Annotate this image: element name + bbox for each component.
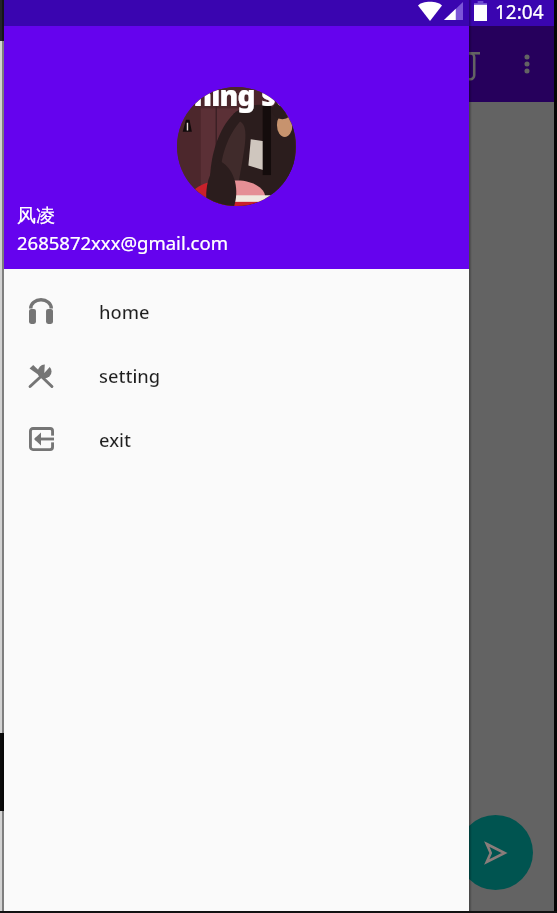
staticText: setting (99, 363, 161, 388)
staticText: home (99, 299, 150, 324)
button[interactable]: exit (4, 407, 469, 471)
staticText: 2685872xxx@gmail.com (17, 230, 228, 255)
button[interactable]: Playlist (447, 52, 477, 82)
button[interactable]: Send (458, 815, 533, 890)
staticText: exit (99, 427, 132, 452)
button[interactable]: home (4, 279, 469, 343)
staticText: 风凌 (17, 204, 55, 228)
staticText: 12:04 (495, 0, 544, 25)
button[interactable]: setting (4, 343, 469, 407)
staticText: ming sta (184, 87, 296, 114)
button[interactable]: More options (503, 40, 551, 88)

Your task: Give back all entries exactly. No pictures belong in the copy.

Solved problem:
Annotate this image: element name + bbox for each component.
staticText: setting (99, 363, 161, 388)
staticText: home (99, 299, 150, 324)
button[interactable]: exit (4, 407, 469, 471)
staticText: 2685872xxx@gmail.com (17, 230, 228, 255)
button[interactable]: Playlist (447, 52, 477, 82)
button[interactable]: Send (458, 815, 533, 890)
staticText: exit (99, 427, 132, 452)
button[interactable]: home (4, 279, 469, 343)
staticText: 风凌 (17, 204, 55, 228)
staticText: 12:04 (495, 0, 544, 25)
button[interactable]: setting (4, 343, 469, 407)
staticText: ming sta (184, 87, 296, 114)
button[interactable]: More options (503, 40, 551, 88)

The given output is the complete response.